Add slm.evaluate() — a standalone eval harness (SDK + CLI) by shreyas-lyzr · Pull Request #1 · open-gitagent/shadowLM

shreyas-lyzr · 2026-06-18T17:36:43Z

What & why

ShadowLM ships the full capture → judge → train → own loop, but there was no way to score a model on a task. The only "eval" today is train-time eval_loss (next-token loss on held-out data) — not task quality. The README roadmap calls task-level evals an unbuilt "eval gate," and the product thesis ("run the shadow until it does the job as well as the frontier, then switch") is unprovable without a quality score.

This adds the smallest meaningful slice of that: slm.evaluate(model, dataset, metric=...) and a shadowlm eval CLI command. Purely additive — no behavior changes.

Changes

shadowlm/eval.py (new) — evaluate(model, data, *, metric="contains", judge=None, system=None, sample=None, ...) returning an EvalResult (aggregate score, per-row scores/examples, plus .sparkline(), .worst(k), .to_dict()).
- Metrics: contains (default — expected answer appears in output), exact (normalized equality), judge (LLM-as-judge), or a custom (output, expected, prompt) -> float callable.
- Reuses existing scorers rather than reimplementing them: apo._contains_score, apo._judge_one, and apo._cols column detection. Handles chat / instruction / preference rows and dataset-path inputs.
shadowlm/__init__.py — export evaluate, EvalResult.
shadowlm/cli.py — shadowlm eval <model> <dataset> [--metric contains|exact|judge] [--judge <id>] [--sample N] ...], prints a headline score + a worst-examples table.
examples/evaluate.py (new) — end-to-end demo.

Usage

res = slm.evaluate(model, "qa.jsonl")            # contains-match (default)
res = slm.evaluate(model, ds, metric="exact")     # exact-match
res = slm.evaluate(model, ds, judge=judge)        # LLM-as-judge
res = slm.evaluate(model, ds, metric=my_score_fn) # custom scorer
print(res.score, res.sparkline())

shadowlm eval mlx-community/Qwen2.5-0.5B-Instruct-4bit data.jsonl --metric contains

Verification

python -m compileall shadowlm clean; import shadowlm as slm; slm.evaluate resolves.
No-GPU stub tests pass for all metrics (contains/exact/custom/judge), chat + preference formats, dataset-path input, the judge-implies-metric default, and the error cases (judge-without-model, missing-prompt-column).
CLI shadowlm eval --help registers and renders; eval appears in the top-level Models panel.
Not run in this environment (needs a backend + model weights): the live examples/evaluate.py mlx run and a real CLI run against a downloaded model. The logic they exercise is covered by the stub tests.

Out of scope

No /v1/evaluate server endpoint, no studio UI, no train-time auto-eval hook, no token-F1 metric — those can follow once this SDK surface lands.
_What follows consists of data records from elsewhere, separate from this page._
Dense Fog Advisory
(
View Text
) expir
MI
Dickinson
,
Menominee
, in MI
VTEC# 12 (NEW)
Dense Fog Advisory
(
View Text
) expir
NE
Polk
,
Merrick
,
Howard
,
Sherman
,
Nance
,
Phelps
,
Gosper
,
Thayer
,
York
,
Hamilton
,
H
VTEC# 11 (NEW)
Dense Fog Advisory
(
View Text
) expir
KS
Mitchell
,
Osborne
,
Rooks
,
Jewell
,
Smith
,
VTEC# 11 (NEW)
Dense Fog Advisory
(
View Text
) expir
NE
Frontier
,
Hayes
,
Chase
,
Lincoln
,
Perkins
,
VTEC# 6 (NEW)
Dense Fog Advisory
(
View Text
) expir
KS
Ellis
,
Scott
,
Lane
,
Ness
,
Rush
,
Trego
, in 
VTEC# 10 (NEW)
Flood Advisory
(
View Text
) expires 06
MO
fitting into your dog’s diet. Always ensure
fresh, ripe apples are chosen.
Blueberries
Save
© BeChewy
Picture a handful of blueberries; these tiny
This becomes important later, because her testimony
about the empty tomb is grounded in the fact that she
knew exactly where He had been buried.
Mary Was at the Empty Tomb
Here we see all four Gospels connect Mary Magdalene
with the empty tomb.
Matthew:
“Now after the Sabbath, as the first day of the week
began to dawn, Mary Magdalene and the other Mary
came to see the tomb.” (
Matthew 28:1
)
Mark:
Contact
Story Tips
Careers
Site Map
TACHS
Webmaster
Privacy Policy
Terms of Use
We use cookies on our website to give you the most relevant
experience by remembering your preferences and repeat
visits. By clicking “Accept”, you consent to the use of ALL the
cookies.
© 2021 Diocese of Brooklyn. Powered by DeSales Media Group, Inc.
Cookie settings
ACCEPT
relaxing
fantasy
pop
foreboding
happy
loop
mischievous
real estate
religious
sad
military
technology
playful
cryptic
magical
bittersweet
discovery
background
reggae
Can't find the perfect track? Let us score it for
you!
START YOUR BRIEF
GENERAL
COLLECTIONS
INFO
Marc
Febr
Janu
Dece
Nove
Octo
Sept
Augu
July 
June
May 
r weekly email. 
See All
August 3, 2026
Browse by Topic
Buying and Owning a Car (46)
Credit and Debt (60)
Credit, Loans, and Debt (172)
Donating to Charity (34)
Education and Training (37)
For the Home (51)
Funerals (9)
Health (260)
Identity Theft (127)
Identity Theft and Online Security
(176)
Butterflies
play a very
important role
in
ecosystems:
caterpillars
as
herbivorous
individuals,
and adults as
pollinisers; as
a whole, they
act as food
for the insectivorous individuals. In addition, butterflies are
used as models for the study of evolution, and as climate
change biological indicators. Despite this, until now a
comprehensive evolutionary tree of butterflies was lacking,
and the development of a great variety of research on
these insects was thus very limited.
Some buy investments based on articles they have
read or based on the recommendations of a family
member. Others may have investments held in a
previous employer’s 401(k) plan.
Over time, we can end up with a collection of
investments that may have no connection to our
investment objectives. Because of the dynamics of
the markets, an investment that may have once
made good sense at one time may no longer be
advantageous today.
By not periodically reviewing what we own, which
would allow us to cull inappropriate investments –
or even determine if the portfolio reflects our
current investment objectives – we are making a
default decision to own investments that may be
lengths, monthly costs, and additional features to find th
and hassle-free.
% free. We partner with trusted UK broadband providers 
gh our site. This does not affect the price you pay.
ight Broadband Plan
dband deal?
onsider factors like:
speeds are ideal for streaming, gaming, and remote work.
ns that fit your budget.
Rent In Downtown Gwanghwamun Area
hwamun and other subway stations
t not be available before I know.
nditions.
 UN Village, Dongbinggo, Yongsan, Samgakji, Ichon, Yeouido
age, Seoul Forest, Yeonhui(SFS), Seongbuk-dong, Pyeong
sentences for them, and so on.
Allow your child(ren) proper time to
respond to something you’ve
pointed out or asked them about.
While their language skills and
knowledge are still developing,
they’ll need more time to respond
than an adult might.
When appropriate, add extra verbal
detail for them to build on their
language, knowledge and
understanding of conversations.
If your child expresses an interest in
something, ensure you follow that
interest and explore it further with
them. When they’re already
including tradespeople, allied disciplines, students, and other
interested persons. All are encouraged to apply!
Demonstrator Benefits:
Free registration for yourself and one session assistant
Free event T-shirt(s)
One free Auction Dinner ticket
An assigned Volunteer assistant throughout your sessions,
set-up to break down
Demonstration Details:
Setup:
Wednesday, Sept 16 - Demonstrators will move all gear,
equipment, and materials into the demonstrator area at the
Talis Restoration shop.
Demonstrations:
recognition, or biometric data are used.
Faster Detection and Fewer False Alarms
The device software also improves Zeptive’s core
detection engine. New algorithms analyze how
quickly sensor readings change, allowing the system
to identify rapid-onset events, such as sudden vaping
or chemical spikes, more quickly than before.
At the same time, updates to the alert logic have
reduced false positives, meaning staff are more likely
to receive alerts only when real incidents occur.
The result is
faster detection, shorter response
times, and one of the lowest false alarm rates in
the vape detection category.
ShadowLM had no way to score a model on a task — only train-time eval_loss (next-token loss), not task quality. This adds the smallest meaningful slice of an "eval gate": evaluate a loaded model over a dataset and get an aggregate score plus a per-row breakdown. - shadowlm/eval.py: evaluate(model, data, metric=...) + EvalResult. Metrics: contains (default), exact, judge (LLM-as-judge), or a custom (output, expected, prompt) -> float callable. Reuses APO's existing scorers (_contains_score, _judge_one) and column detection; handles chat / instruction / preference rows and dataset-path inputs. - shadowlm/__init__.py: export evaluate, EvalResult. - shadowlm/cli.py: `shadowlm eval <model> <dataset>` command. - examples/evaluate.py: end-to-end demo.

patel-lyzr

Review — `slm.evaluate()` eval harness

@shreyas-lyzr — reviewed the implementation end to end. The core is correct: scorer arg mapping (out, expected, prompt), [0,1] clamping, the judge-implies-metric flip, format dispatch via _row_io, and the APO scorer reuse all hold up. Is it needed? Yes — there's no task-quality score today (only train-time eval_loss), and the "switch when the shadow does the job" thesis needs one. It also reuses the APO scorers rather than reinventing them. Fixes below before merge.

Must fix

The demo crashes. examples/evaluate.py loads examples/sample_dataset.jsonl, which doesn't exist in the repo — python examples/evaluate.py (the command in its own docstring) dies with FileNotFoundError. Point it at examples/shadowlm_qa.jsonl or examples/data/chat.jsonl.
CLI eval --metric judge with no --judge throws a raw traceback. metric passes the (contains|exact|judge) check, judge_model is None, then _resolve_scorer raises a bare ValueError — after _resolve_target has already loaded/downloaded the model. So the user waits for a full model load, then gets a stack trace instead of the typer.BadParameter the rest of the command uses. Validate judge-presence up front, next to the metric check.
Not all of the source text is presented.